Every record below should be repeated exactly, with the pictures left out.

=-=-=

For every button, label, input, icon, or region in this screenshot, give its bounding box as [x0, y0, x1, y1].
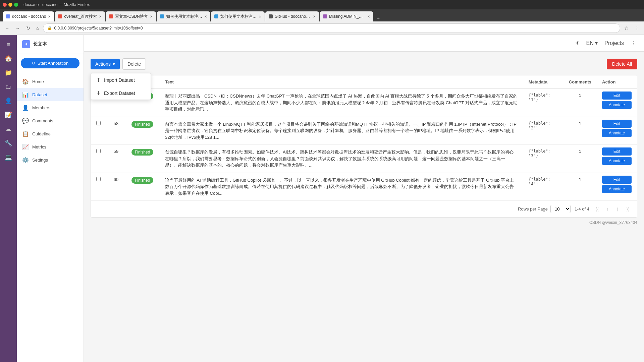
forward-button[interactable]: →	[13, 24, 22, 32]
delete-all-label: Delete All	[612, 61, 632, 67]
tab-label: 如何使用文本标注工具...	[220, 14, 257, 19]
edit-button-59[interactable]: Edit	[602, 147, 632, 156]
footer-watermark: CSDN @weixin_37763434	[91, 218, 637, 228]
icon-bar-item-6[interactable]: 📝	[2, 109, 15, 121]
icon-bar-item-3[interactable]: 📁	[2, 66, 15, 79]
address-bar[interactable]: 🔒 0.0.0.0:8090/projects/5/dataset?limit=…	[43, 23, 620, 33]
edit-button-57[interactable]: Edit	[602, 92, 632, 100]
tab-close-icon[interactable]: ✕	[48, 15, 51, 18]
row-text: 整理丨郑丽媛出品｜CSDN（ID：CSDNnews）去年 ChatGPT 一声枪…	[160, 89, 523, 117]
checkbox-58[interactable]	[96, 121, 101, 125]
home-button[interactable]: ⌂	[34, 24, 41, 32]
checkbox-60[interactable]	[96, 177, 101, 181]
th-text: Text	[160, 75, 523, 89]
row-metadata: {"lable":"3"}	[523, 145, 564, 173]
action-buttons: Edit Annotate	[602, 147, 632, 165]
new-tab-button[interactable]: +	[374, 15, 382, 21]
edit-button-60[interactable]: Edit	[602, 176, 632, 184]
tab-close-icon[interactable]: ✕	[99, 15, 102, 18]
dataset-table-container: # Status Text Metadata Comments Action 5	[91, 75, 637, 218]
row-action: Edit Annotate	[597, 89, 637, 117]
sidebar-item-comments[interactable]: 💬 Comments	[17, 114, 84, 127]
annotate-button-60[interactable]: Annotate	[602, 185, 632, 193]
sidebar-item-dataset-label: Dataset	[32, 92, 47, 97]
tab-label: overleaf_百度搜索	[64, 14, 97, 19]
back-button[interactable]: ←	[3, 24, 11, 32]
icon-bar-item-9[interactable]: 💻	[2, 151, 15, 164]
edit-button-58[interactable]: Edit	[602, 120, 632, 128]
sidebar: ✦ 长文本 ↺ Start Annotation 🏠 Home 📊 Datase…	[17, 35, 84, 362]
sidebar-item-guideline[interactable]: 📋 Guideline	[17, 127, 84, 140]
prev-page-button[interactable]: ⟨	[605, 205, 610, 213]
tab-close-icon[interactable]: ✕	[313, 15, 316, 18]
tab-annotation1[interactable]: 如何使用文本标注工具... ✕	[157, 11, 210, 21]
annotate-button-58[interactable]: Annotate	[602, 129, 632, 137]
metrics-icon: 📈	[22, 144, 29, 150]
browser-titlebar: doccano - doccano — Mozilla Firefox	[0, 0, 644, 9]
theme-toggle-button[interactable]: ☀	[574, 39, 581, 48]
more-options-button[interactable]: ⋮	[629, 39, 637, 48]
start-annotation-button[interactable]: ↺ Start Annotation	[21, 58, 79, 68]
rows-per-page-select[interactable]: 10 25 50 100	[550, 205, 571, 213]
bookmarks-button[interactable]: ☆	[622, 24, 631, 32]
refresh-button[interactable]: ↻	[24, 24, 32, 32]
sidebar-item-home[interactable]: 🏠 Home	[17, 75, 84, 88]
tab-label: GitHub - doccano/docc...	[275, 14, 311, 19]
tab-label: 如何使用文本标注工具...	[166, 14, 202, 19]
icon-bar-item-2[interactable]: 🏠	[2, 52, 15, 65]
sidebar-item-members-label: Members	[32, 105, 50, 110]
delete-button[interactable]: Delete	[122, 58, 146, 70]
language-label: EN	[586, 40, 594, 46]
row-checkbox[interactable]	[91, 117, 106, 145]
language-button[interactable]: EN ▾	[585, 39, 599, 48]
projects-button[interactable]: Projects	[603, 39, 625, 48]
sidebar-item-dataset[interactable]: 📊 Dataset	[17, 88, 84, 101]
tab-label: Missing ADMIN_USERN...	[329, 14, 365, 19]
tab-github[interactable]: GitHub - doccano/docc... ✕	[265, 11, 319, 21]
pagination-range: 1-4 of 4	[575, 206, 589, 212]
sidebar-item-metrics-label: Metrics	[32, 144, 46, 149]
row-checkbox[interactable]	[91, 173, 106, 200]
tab-close-icon[interactable]: ✕	[367, 15, 370, 18]
last-page-button[interactable]: ⟩⟩	[624, 205, 632, 213]
export-dataset-item[interactable]: ⬇ Export Dataset	[91, 86, 151, 100]
checkbox-59[interactable]	[96, 149, 101, 153]
sidebar-item-members[interactable]: 👤 Members	[17, 101, 84, 114]
actions-dropdown-menu: ⬆ Import Dataset ⬇ Export Dataset	[91, 73, 151, 100]
tab-close-icon[interactable]: ✕	[204, 15, 207, 18]
logo-text: 长文本	[33, 41, 47, 47]
menu-button[interactable]: ⋮	[633, 24, 641, 32]
annotate-button-57[interactable]: Annotate	[602, 101, 632, 109]
tab-overleaf[interactable]: overleaf_百度搜索 ✕	[55, 11, 105, 21]
first-page-button[interactable]: ⟨⟨	[593, 205, 601, 213]
icon-bar-item-5[interactable]: 👤	[2, 95, 15, 107]
th-comments: Comments	[564, 75, 597, 89]
sidebar-logo: ✦ 长文本	[17, 35, 84, 54]
row-action: Edit Annotate	[597, 117, 637, 145]
next-page-button[interactable]: ⟩	[614, 205, 620, 213]
actions-button[interactable]: Actions ▾	[91, 59, 120, 69]
import-dataset-item[interactable]: ⬆ Import Dataset	[91, 73, 151, 86]
icon-bar-item-7[interactable]: ☁	[2, 123, 15, 135]
row-metadata: {"lable":"1"}	[523, 89, 564, 117]
sidebar-item-settings[interactable]: ⚙️ Settings	[17, 154, 84, 167]
tab-close-icon[interactable]: ✕	[259, 15, 261, 18]
status-badge: Finished	[131, 149, 153, 156]
sidebar-item-metrics[interactable]: 📈 Metrics	[17, 140, 84, 154]
dataset-table: # Status Text Metadata Comments Action 5	[91, 75, 637, 200]
action-buttons: Edit Annotate	[602, 92, 632, 109]
tab-close-icon[interactable]: ✕	[150, 15, 153, 18]
annotate-button-59[interactable]: Annotate	[602, 157, 632, 165]
delete-all-button[interactable]: Delete All	[607, 59, 637, 69]
tab-annotation2[interactable]: 如何使用文本标注工具... ✕	[211, 11, 265, 21]
tab-missing[interactable]: Missing ADMIN_USERN... ✕	[320, 11, 373, 21]
icon-bar-item-1[interactable]: ≡	[2, 38, 15, 51]
row-checkbox[interactable]	[91, 145, 106, 173]
icon-bar-item-4[interactable]: 🗂	[2, 80, 15, 93]
icon-bar-item-8[interactable]: 🔧	[2, 137, 15, 149]
tab-doccano[interactable]: doccano - doccano ✕	[3, 11, 54, 21]
tab-csdn[interactable]: 写文章-CSDN博客 ✕	[106, 11, 156, 21]
logo-icon: ✦	[22, 40, 30, 48]
home-icon: 🏠	[22, 78, 29, 85]
start-annotation-icon: ↺	[32, 61, 36, 66]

=-=-=

## Your solution
For every button, label, input, icon, or region in this screenshot, give its bounding box as [x0, y0, x1, y1].
forward-button[interactable]: →	[13, 24, 22, 32]
delete-all-label: Delete All	[612, 61, 632, 67]
tab-label: 如何使用文本标注工具...	[220, 14, 257, 19]
edit-button-59[interactable]: Edit	[602, 147, 632, 156]
footer-watermark: CSDN @weixin_37763434	[91, 218, 637, 228]
icon-bar-item-6[interactable]: 📝	[2, 109, 15, 121]
icon-bar-item-3[interactable]: 📁	[2, 66, 15, 79]
address-bar[interactable]: 🔒 0.0.0.0:8090/projects/5/dataset?limit=…	[43, 23, 620, 33]
edit-button-57[interactable]: Edit	[602, 92, 632, 100]
tab-close-icon[interactable]: ✕	[48, 15, 51, 18]
row-text: 整理丨郑丽媛出品｜CSDN（ID：CSDNnews）去年 ChatGPT 一声枪…	[160, 89, 523, 117]
checkbox-58[interactable]	[96, 121, 101, 125]
home-button[interactable]: ⌂	[34, 24, 41, 32]
checkbox-60[interactable]	[96, 177, 101, 181]
th-text: Text	[160, 75, 523, 89]
row-metadata: {"lable":"3"}	[523, 145, 564, 173]
action-buttons: Edit Annotate	[602, 147, 632, 165]
new-tab-button[interactable]: +	[374, 15, 382, 21]
edit-button-60[interactable]: Edit	[602, 176, 632, 184]
tab-close-icon[interactable]: ✕	[99, 15, 102, 18]
dataset-table-container: # Status Text Metadata Comments Action 5	[91, 75, 637, 218]
row-action: Edit Annotate	[597, 89, 637, 117]
sidebar-item-comments[interactable]: 💬 Comments	[17, 114, 84, 127]
annotate-button-60[interactable]: Annotate	[602, 185, 632, 193]
sidebar-item-dataset-label: Dataset	[32, 92, 47, 97]
tab-label: overleaf_百度搜索	[64, 14, 97, 19]
back-button[interactable]: ←	[3, 24, 11, 32]
icon-bar-item-9[interactable]: 💻	[2, 151, 15, 164]
edit-button-58[interactable]: Edit	[602, 120, 632, 128]
sidebar: ✦ 长文本 ↺ Start Annotation 🏠 Home 📊 Datase…	[17, 35, 84, 362]
sidebar-item-guideline[interactable]: 📋 Guideline	[17, 127, 84, 140]
prev-page-button[interactable]: ⟨	[605, 205, 610, 213]
tab-close-icon[interactable]: ✕	[313, 15, 316, 18]
tab-annotation1[interactable]: 如何使用文本标注工具... ✕	[157, 11, 210, 21]
annotate-button-58[interactable]: Annotate	[602, 129, 632, 137]
metrics-icon: 📈	[22, 144, 29, 150]
browser-titlebar: doccano - doccano — Mozilla Firefox	[0, 0, 644, 9]
theme-toggle-button[interactable]: ☀	[574, 39, 581, 48]
more-options-button[interactable]: ⋮	[629, 39, 637, 48]
start-annotation-button[interactable]: ↺ Start Annotation	[21, 58, 79, 68]
rows-per-page-select[interactable]: 10 25 50 100	[550, 205, 571, 213]
bookmarks-button[interactable]: ☆	[622, 24, 631, 32]
refresh-button[interactable]: ↻	[24, 24, 32, 32]
sidebar-item-home[interactable]: 🏠 Home	[17, 75, 84, 88]
tab-label: GitHub - doccano/docc...	[275, 14, 311, 19]
tab-label: 如何使用文本标注工具...	[166, 14, 202, 19]
icon-bar-item-2[interactable]: 🏠	[2, 52, 15, 65]
sidebar-item-members-label: Members	[32, 105, 50, 110]
delete-button[interactable]: Delete	[122, 58, 146, 70]
language-label: EN	[586, 40, 594, 46]
row-checkbox[interactable]	[91, 117, 106, 145]
language-button[interactable]: EN ▾	[585, 39, 599, 48]
projects-button[interactable]: Projects	[603, 39, 625, 48]
sidebar-item-dataset[interactable]: 📊 Dataset	[17, 88, 84, 101]
tab-label: Missing ADMIN_USERN...	[329, 14, 365, 19]
tab-github[interactable]: GitHub - doccano/docc... ✕	[265, 11, 319, 21]
pagination-range: 1-4 of 4	[575, 206, 589, 212]
sidebar-item-metrics-label: Metrics	[32, 144, 46, 149]
row-checkbox[interactable]	[91, 173, 106, 200]
tab-close-icon[interactable]: ✕	[367, 15, 370, 18]
last-page-button[interactable]: ⟩⟩	[624, 205, 632, 213]
export-dataset-item[interactable]: ⬇ Export Dataset	[91, 86, 151, 100]
checkbox-59[interactable]	[96, 149, 101, 153]
sidebar-item-members[interactable]: 👤 Members	[17, 101, 84, 114]
actions-dropdown-menu: ⬆ Import Dataset ⬇ Export Dataset	[91, 73, 151, 100]
tab-close-icon[interactable]: ✕	[204, 15, 207, 18]
logo-text: 长文本	[33, 41, 47, 47]
menu-button[interactable]: ⋮	[633, 24, 641, 32]
annotate-button-57[interactable]: Annotate	[602, 101, 632, 109]
tab-overleaf[interactable]: overleaf_百度搜索 ✕	[55, 11, 105, 21]
first-page-button[interactable]: ⟨⟨	[593, 205, 601, 213]
icon-bar-item-5[interactable]: 👤	[2, 95, 15, 107]
th-comments: Comments	[564, 75, 597, 89]
sidebar-logo: ✦ 长文本	[17, 35, 84, 54]
row-action: Edit Annotate	[597, 117, 637, 145]
next-page-button[interactable]: ⟩	[614, 205, 620, 213]
actions-button[interactable]: Actions ▾	[91, 59, 120, 69]
import-dataset-item[interactable]: ⬆ Import Dataset	[91, 73, 151, 86]
icon-bar-item-7[interactable]: ☁	[2, 123, 15, 135]
row-metadata: {"lable":"1"}	[523, 89, 564, 117]
sidebar-item-settings[interactable]: ⚙️ Settings	[17, 154, 84, 167]
tab-close-icon[interactable]: ✕	[259, 15, 261, 18]
status-badge: Finished	[131, 149, 153, 156]
sidebar-item-metrics[interactable]: 📈 Metrics	[17, 140, 84, 154]
dataset-table: # Status Text Metadata Comments Action 5	[91, 75, 637, 200]
action-buttons: Edit Annotate	[602, 92, 632, 109]
tab-close-icon[interactable]: ✕	[150, 15, 153, 18]
annotate-button-59[interactable]: Annotate	[602, 157, 632, 165]
delete-all-button[interactable]: Delete All	[607, 59, 637, 69]
tab-annotation2[interactable]: 如何使用文本标注工具... ✕	[211, 11, 265, 21]
tab-missing[interactable]: Missing ADMIN_USERN... ✕	[320, 11, 373, 21]
icon-bar-item-1[interactable]: ≡	[2, 38, 15, 51]
row-checkbox[interactable]	[91, 145, 106, 173]
icon-bar-item-4[interactable]: 🗂	[2, 80, 15, 93]
icon-bar-item-8[interactable]: 🔧	[2, 137, 15, 149]
tab-doccano[interactable]: doccano - doccano ✕	[3, 11, 54, 21]
tab-csdn[interactable]: 写文章-CSDN博客 ✕	[106, 11, 156, 21]
logo-icon: ✦	[22, 40, 30, 48]
home-icon: 🏠	[22, 78, 29, 85]
start-annotation-icon: ↺	[32, 61, 36, 66]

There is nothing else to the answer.